Hace falta tomar consciencia, desdramatizar, y hacer una serie de ejercicios.

  1. Convencernos de que la perfección no existe. Lo que es una gran noticia, ya que está en las debilidades, en las imperfecciones, donde se encuentran los caminos de la motivación.
  2. La mejor forma de aprender, es errando. Hace poco me mandaron una entrevista con un exitoso magnate, al que le preguntan cuál es el secreto para llegar a triunfar, a lo que contesta, tomar las decisiones acertadas. Entonces, ¿Cómo se llegan a tomar éstas decisiones? Contestación, a través de la experiencia. ¿Y cómo se llega a tenerla? A través de las malas decisiones. Si no te equivocas nunca, no aprenderás.
  3. El mundo es de los perseverantes. Por lo que aunque no llegues al valor de excelencia que te habías propuesto, valora el esfuerzo que has empleado, y el tesón. No te desanimes, sino que haz las cosas tan bien como seas capaz, con tus talentos y capacidades.
  4. No te acobardes, y dejes de hacer cosas por temor a hacerlas mal. Nadie ha nacido sabiendo, pero el miedo, que es buen consejero en cuanto a la prudencia, te puede dejar fuera de la ecuación si la dejas hacerse dueña de ti.
  5. Conoce tus propias capacidades, y no seas demasiado duro contigo mismo. El realismo ayuda a saber el punto de partida, y a lo que se pueda llegar a aspirar.
  6. Cuando te propongas mejorar en cualquier sentido, disfruta del camino. Planifica, regálate premios por metas conseguidas, aunque sean pequeñas, apunta tus logros y fracasos, y vuelve a levantarte.
  7. Reflexiona, y sé sincero contigo mismo; ¿Lo has hecho lo mejor que has podido? A lo mejor la contestación es que no, que has estado distraído, un poco perezoso. Entonces, desde un punto de partida honesto, conseguirás llegar donde te lo propongas.

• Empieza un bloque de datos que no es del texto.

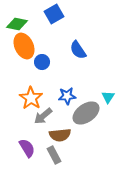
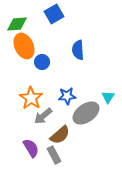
green diamond: rotated 15 degrees counterclockwise
blue semicircle: rotated 30 degrees clockwise
brown semicircle: rotated 35 degrees counterclockwise
purple semicircle: moved 4 px right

Partiendo de la base de que la perfección no existe, y que, además, es un concepto subjetivo, lo que es importante es que el intento de su búsqueda nos conduzca a ser mejor, y no nos convierta en unos frikis desequilibrados.

“La perfección es una pulida colección de errores” frase atribuida a Mario Benedetti.

Y nuestra recomendación, déjate aconsejar, guiar por profesionales. El camino se hará menos empinado, los resultados aparecerán antes, los tropiezos servirán para tomar nuevo impulso y avanzar.